*DATASET ENTRIES:*
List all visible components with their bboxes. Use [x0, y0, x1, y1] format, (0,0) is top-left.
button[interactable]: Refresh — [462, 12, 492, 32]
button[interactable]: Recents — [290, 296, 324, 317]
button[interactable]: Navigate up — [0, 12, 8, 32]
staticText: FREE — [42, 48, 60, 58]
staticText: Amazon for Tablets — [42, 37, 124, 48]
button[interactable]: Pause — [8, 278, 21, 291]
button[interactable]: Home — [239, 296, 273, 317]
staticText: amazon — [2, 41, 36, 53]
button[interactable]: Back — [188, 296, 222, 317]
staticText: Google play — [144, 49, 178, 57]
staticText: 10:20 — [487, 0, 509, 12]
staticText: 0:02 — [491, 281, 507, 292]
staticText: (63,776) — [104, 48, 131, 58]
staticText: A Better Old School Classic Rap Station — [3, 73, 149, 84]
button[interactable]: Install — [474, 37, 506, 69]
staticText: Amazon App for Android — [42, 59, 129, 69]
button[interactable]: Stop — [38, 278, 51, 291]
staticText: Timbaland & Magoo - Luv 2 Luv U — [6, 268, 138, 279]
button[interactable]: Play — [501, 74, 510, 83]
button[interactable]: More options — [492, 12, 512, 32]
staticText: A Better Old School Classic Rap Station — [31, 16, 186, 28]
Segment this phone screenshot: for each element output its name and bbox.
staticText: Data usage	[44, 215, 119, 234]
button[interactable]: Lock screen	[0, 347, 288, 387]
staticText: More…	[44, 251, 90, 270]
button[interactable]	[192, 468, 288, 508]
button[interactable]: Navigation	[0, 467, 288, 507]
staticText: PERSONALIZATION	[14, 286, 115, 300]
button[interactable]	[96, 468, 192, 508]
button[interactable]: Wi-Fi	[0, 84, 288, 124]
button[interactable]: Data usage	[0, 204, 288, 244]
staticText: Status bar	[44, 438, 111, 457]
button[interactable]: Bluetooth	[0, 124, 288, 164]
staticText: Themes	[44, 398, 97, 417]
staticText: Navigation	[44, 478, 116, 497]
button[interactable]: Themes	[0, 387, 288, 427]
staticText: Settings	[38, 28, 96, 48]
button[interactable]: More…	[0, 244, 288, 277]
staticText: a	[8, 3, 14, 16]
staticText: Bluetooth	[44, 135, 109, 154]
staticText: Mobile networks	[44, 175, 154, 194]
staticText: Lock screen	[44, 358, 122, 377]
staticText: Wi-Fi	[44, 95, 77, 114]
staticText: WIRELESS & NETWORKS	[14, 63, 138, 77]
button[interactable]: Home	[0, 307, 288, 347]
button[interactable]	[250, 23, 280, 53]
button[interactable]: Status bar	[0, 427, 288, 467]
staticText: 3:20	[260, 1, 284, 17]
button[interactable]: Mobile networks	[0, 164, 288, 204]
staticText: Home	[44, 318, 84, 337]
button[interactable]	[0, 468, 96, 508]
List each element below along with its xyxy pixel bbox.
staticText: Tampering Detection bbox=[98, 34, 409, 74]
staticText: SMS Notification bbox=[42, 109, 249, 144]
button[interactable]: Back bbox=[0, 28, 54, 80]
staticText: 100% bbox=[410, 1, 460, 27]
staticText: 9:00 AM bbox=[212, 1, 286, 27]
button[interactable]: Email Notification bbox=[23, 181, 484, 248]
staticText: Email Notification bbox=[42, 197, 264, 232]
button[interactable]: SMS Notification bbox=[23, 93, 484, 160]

---

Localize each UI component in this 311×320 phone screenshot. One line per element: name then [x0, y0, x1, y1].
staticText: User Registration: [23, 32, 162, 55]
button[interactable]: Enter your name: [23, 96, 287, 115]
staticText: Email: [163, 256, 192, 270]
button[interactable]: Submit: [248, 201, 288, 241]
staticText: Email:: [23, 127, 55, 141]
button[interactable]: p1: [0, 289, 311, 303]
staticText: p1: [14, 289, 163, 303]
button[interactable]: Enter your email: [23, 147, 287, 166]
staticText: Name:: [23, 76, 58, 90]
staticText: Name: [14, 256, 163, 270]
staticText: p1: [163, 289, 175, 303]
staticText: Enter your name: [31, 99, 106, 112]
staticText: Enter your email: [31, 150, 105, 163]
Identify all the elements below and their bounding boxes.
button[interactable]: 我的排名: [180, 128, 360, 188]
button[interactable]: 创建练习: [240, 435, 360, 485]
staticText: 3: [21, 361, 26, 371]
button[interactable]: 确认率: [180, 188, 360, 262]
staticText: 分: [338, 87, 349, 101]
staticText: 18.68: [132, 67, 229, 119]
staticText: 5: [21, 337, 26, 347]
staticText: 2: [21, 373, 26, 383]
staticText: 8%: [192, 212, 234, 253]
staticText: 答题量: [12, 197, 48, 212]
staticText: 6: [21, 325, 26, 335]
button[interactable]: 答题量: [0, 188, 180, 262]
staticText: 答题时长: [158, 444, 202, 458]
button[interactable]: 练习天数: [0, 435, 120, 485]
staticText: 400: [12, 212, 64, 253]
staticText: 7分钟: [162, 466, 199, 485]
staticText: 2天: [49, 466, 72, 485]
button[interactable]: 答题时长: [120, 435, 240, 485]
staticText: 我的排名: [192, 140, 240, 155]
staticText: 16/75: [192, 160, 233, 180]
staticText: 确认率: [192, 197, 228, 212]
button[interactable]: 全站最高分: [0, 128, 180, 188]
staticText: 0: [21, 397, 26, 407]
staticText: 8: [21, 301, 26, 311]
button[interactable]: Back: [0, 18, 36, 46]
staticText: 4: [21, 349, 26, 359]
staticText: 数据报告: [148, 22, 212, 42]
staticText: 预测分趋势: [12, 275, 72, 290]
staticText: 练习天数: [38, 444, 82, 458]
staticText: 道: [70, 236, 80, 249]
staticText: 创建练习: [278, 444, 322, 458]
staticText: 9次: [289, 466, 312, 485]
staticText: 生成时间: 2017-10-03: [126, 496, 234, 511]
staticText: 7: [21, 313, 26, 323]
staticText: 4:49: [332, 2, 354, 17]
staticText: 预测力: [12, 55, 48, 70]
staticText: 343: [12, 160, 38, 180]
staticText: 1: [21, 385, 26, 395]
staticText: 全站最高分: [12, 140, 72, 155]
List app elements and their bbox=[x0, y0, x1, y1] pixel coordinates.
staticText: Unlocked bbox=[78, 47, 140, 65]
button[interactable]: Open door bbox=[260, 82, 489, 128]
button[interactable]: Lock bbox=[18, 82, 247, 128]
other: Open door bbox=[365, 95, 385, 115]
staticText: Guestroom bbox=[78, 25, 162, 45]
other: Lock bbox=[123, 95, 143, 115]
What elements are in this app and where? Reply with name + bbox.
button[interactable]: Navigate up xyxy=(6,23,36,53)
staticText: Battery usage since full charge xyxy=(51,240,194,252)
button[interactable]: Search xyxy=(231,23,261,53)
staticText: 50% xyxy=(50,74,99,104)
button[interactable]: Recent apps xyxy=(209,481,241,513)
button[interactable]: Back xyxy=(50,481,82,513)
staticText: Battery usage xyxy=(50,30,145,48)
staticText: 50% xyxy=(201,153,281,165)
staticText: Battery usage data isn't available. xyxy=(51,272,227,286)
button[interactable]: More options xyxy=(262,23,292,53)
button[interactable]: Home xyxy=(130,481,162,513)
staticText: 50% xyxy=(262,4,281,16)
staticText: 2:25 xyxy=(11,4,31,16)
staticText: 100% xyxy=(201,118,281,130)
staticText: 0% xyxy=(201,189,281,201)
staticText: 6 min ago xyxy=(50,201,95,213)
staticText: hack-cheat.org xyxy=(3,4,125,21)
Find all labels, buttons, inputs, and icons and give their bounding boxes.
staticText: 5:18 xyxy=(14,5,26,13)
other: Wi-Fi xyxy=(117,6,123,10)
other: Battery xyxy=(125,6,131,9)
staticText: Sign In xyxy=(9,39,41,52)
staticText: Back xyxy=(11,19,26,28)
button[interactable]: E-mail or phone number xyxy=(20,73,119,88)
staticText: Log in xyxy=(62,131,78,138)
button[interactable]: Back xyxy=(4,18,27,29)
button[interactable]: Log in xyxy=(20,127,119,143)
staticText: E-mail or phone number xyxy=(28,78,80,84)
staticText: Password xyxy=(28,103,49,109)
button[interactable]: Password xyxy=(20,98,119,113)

...

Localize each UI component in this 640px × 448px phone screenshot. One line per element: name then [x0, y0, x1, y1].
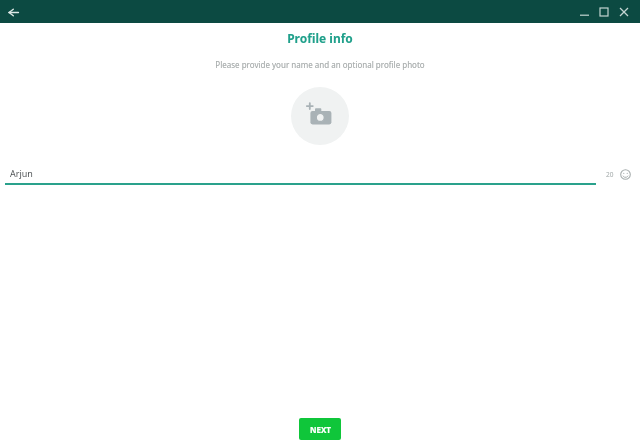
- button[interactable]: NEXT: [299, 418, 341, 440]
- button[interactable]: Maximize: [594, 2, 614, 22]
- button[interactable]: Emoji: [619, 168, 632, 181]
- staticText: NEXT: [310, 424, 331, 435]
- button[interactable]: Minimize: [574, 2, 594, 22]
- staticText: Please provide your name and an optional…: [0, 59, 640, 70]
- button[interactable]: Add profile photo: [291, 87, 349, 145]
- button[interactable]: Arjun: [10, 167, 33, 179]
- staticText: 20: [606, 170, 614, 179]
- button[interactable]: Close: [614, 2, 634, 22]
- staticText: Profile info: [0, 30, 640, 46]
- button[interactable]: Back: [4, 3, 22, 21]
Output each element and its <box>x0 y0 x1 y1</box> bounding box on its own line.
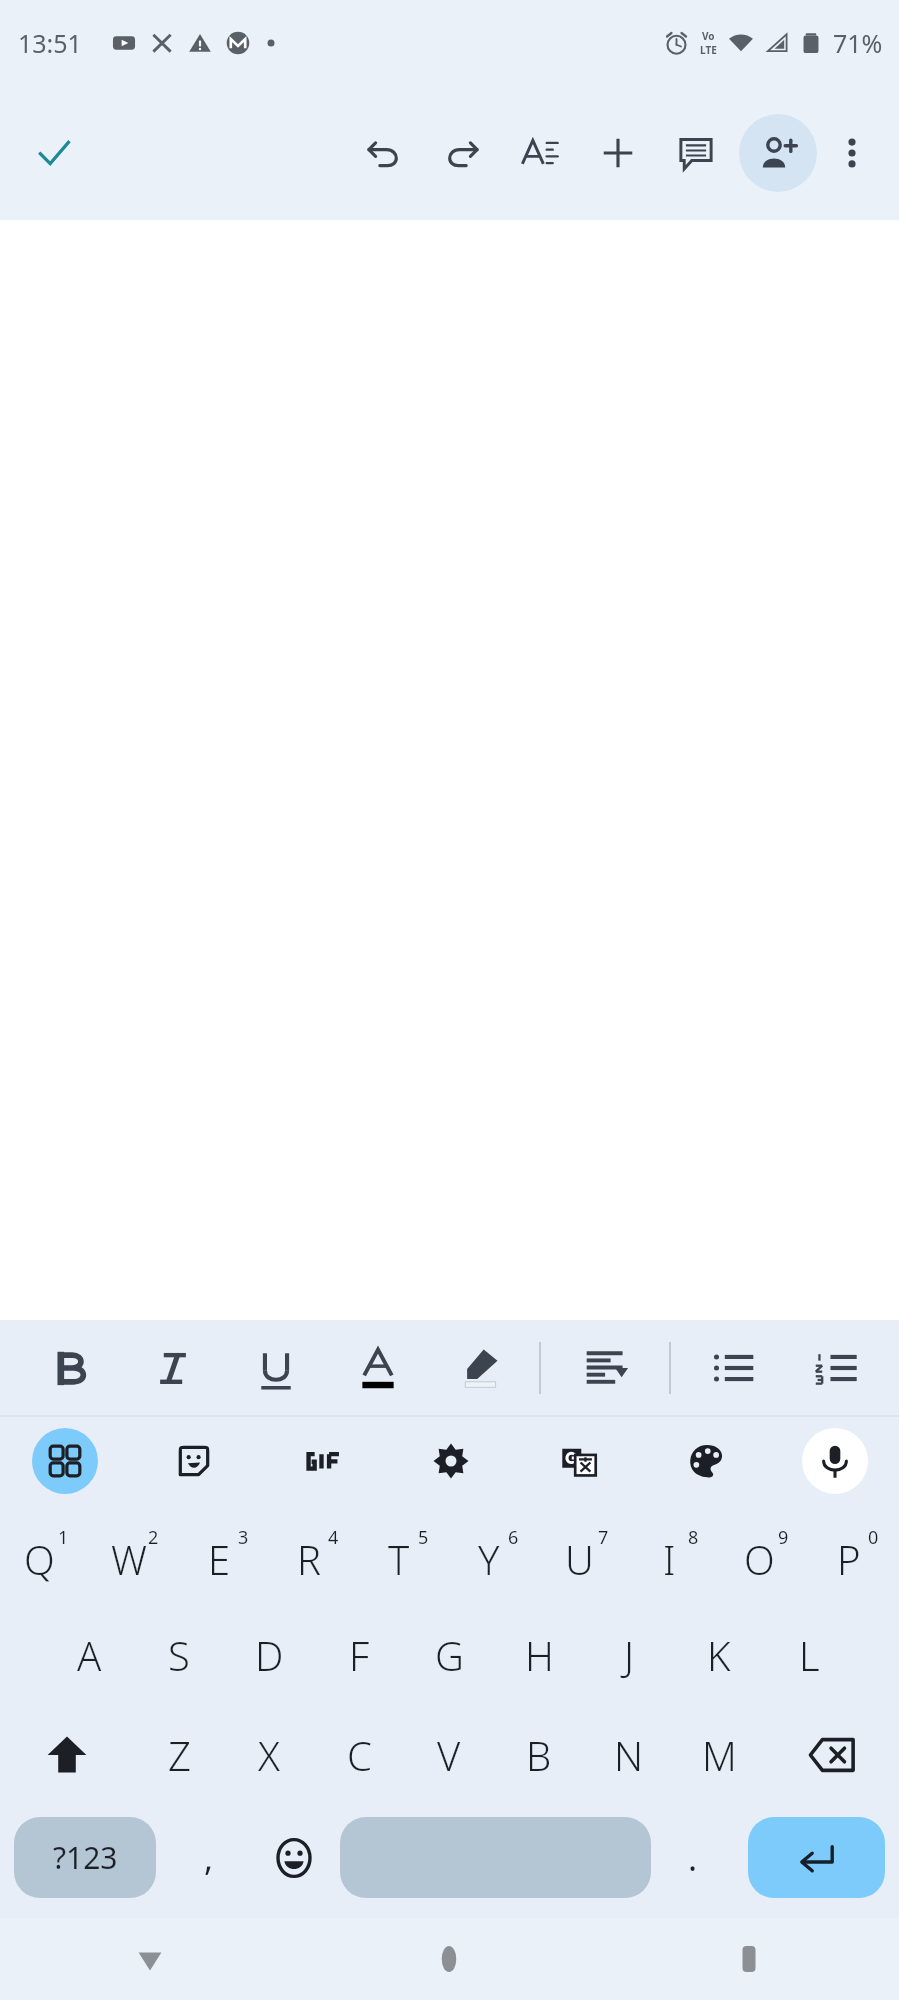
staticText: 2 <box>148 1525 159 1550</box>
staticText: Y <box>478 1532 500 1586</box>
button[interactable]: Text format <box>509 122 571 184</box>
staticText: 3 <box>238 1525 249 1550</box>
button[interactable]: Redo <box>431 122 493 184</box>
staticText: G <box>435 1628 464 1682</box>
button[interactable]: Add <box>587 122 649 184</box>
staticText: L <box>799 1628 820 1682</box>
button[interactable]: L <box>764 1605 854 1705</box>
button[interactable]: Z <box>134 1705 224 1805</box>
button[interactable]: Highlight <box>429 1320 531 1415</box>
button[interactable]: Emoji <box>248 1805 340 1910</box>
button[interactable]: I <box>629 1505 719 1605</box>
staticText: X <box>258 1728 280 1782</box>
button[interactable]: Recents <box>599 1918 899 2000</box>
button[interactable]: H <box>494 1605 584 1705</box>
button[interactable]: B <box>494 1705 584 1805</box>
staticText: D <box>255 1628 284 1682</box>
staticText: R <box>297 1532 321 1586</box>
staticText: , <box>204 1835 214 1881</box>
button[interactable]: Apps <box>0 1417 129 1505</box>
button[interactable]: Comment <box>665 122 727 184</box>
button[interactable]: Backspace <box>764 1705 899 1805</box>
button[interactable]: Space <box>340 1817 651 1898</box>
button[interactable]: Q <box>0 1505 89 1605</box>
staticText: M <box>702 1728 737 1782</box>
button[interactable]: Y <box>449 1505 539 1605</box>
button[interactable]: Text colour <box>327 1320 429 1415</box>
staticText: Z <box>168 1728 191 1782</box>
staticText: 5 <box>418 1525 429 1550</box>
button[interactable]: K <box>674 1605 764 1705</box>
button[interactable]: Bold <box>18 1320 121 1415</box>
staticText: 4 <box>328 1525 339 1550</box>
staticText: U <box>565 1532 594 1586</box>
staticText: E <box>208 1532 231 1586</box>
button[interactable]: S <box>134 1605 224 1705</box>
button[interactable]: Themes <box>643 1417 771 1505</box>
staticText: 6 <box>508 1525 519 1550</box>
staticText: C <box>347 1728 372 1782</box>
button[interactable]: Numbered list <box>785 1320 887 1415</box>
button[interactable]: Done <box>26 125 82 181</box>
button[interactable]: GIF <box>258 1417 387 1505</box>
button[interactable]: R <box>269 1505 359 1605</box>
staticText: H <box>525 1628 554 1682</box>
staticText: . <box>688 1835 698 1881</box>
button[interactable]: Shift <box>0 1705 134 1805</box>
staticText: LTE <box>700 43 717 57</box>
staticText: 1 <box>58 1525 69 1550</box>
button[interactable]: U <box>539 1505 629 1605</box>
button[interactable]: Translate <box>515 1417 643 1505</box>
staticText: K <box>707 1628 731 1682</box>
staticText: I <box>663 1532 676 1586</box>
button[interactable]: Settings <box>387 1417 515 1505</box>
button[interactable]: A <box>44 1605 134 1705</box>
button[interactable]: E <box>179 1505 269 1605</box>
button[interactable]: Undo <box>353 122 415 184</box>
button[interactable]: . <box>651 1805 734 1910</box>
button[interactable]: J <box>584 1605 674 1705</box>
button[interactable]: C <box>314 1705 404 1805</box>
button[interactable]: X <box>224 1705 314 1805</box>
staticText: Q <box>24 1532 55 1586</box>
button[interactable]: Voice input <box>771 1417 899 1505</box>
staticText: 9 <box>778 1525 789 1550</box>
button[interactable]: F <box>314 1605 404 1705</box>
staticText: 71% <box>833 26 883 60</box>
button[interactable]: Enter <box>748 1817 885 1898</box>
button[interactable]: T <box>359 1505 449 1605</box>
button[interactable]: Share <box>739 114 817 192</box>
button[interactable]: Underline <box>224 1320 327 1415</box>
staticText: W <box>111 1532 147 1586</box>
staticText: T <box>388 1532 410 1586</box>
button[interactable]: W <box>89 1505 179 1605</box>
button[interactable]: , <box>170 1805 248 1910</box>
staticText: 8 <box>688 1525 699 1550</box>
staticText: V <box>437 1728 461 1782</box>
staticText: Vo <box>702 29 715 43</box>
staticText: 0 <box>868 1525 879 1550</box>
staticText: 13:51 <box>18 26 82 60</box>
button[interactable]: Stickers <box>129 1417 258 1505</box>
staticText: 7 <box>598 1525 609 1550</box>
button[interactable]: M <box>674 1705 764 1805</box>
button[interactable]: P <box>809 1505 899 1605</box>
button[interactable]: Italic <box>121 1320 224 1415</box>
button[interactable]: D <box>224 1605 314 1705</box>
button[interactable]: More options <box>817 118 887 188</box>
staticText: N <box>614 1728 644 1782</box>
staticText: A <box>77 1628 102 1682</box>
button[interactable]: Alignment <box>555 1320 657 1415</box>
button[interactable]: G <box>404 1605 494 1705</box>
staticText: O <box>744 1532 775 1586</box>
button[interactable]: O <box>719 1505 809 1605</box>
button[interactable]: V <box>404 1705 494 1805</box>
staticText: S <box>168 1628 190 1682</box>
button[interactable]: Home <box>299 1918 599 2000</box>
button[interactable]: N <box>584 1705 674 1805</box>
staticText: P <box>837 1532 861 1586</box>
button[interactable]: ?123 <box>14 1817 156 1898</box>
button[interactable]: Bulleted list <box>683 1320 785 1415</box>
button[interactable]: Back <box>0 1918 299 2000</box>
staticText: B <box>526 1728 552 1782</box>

*THE PROBLEM:* Show every line of the listing that includes the word "创建练习".

*ANSWER BOX:*
button[interactable]: 创建练习: [240, 435, 360, 485]
staticText: 创建练习: [278, 444, 322, 458]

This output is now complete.